▶ _Work order_: Every record shown here needs to be repeated exactly.

....

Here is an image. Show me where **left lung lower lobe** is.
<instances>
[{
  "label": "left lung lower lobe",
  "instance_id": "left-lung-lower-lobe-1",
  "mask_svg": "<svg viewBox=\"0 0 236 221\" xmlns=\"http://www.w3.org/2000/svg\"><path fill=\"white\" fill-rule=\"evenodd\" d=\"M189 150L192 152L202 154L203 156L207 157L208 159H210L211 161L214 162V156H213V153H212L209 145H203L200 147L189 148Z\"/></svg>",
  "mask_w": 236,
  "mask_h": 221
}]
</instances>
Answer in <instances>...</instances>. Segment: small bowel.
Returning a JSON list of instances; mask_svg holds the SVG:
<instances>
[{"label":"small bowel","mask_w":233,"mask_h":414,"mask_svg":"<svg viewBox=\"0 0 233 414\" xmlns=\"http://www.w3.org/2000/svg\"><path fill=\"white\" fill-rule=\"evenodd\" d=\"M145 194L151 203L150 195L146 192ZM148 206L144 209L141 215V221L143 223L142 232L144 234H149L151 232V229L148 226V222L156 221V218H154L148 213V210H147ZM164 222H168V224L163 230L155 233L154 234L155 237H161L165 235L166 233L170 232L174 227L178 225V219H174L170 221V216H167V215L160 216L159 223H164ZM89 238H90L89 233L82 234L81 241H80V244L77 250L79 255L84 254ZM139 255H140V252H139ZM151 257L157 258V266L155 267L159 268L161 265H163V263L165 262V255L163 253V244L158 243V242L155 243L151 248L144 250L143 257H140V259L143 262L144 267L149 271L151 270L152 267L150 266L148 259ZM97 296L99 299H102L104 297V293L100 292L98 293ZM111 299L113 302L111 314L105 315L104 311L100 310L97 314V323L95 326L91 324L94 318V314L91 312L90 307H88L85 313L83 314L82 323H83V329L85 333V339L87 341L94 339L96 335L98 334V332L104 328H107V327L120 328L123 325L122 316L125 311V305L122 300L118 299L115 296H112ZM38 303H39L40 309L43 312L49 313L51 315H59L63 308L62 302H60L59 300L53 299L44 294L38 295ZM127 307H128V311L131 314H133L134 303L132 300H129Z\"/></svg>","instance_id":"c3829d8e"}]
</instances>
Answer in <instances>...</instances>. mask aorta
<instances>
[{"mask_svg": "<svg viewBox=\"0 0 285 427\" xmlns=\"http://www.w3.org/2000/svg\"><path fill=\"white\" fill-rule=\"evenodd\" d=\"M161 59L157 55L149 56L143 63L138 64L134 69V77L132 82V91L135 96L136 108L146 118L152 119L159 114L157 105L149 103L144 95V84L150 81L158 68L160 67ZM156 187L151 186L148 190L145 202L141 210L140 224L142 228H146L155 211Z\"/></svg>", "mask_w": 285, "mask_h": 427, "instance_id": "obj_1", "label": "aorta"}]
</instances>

....

▶ _Response_:
Here is an image. Show me where **left lung lower lobe** is.
<instances>
[{
  "label": "left lung lower lobe",
  "instance_id": "left-lung-lower-lobe-1",
  "mask_svg": "<svg viewBox=\"0 0 236 221\" xmlns=\"http://www.w3.org/2000/svg\"><path fill=\"white\" fill-rule=\"evenodd\" d=\"M189 150L192 152L202 154L203 156L207 157L208 159H210L211 161L214 162V156H213V153H212L209 145H203L200 147L189 148Z\"/></svg>",
  "mask_w": 236,
  "mask_h": 221
}]
</instances>
Answer in <instances>...</instances>. Segment: small bowel.
Returning a JSON list of instances; mask_svg holds the SVG:
<instances>
[{"label":"small bowel","mask_w":233,"mask_h":414,"mask_svg":"<svg viewBox=\"0 0 233 414\" xmlns=\"http://www.w3.org/2000/svg\"><path fill=\"white\" fill-rule=\"evenodd\" d=\"M145 194L151 203L150 195L146 192ZM148 206L144 209L141 215V221L143 223L142 232L144 234H149L151 232V229L148 226V222L156 221V218H154L148 213V210H147ZM164 222H168V224L163 230L155 233L154 234L155 237H161L165 235L166 233L170 232L174 227L178 225V219H174L170 221V216H167V215L160 216L159 223H164ZM89 238H90L89 233L82 234L81 241H80V244L77 250L79 255L84 254ZM139 255H140V252H139ZM151 257L157 258V266L155 267L159 268L161 265H163V263L165 262V255L163 253V244L158 243V242L155 243L151 248L144 250L143 257H140V259L143 262L144 267L149 271L151 270L152 267L150 266L148 259ZM97 296L99 299H102L104 297V293L100 292L98 293ZM111 299L113 302L111 314L105 315L104 311L100 310L97 314V323L95 326L91 324L94 318V314L91 312L90 307H88L85 313L83 314L82 323H83V329L85 333V339L87 341L94 339L96 335L98 334V332L104 328H107V327L120 328L123 325L122 316L125 311V305L122 300L118 299L115 296H112ZM38 303H39L40 309L43 312L49 313L51 315H59L63 308L62 302H60L59 300L53 299L44 294L38 295ZM127 307H128V311L131 314H133L134 303L132 300H129Z\"/></svg>","instance_id":"c3829d8e"}]
</instances>
Answer in <instances>...</instances>. mask aorta
<instances>
[{"mask_svg": "<svg viewBox=\"0 0 285 427\" xmlns=\"http://www.w3.org/2000/svg\"><path fill=\"white\" fill-rule=\"evenodd\" d=\"M161 59L157 55L149 56L143 63L138 64L134 69V77L132 82V91L135 96L136 108L146 118L152 119L159 114L157 105L149 103L144 95V84L150 81L158 68L160 67ZM156 187L151 186L148 190L145 202L141 210L140 224L142 228H146L155 211Z\"/></svg>", "mask_w": 285, "mask_h": 427, "instance_id": "obj_1", "label": "aorta"}]
</instances>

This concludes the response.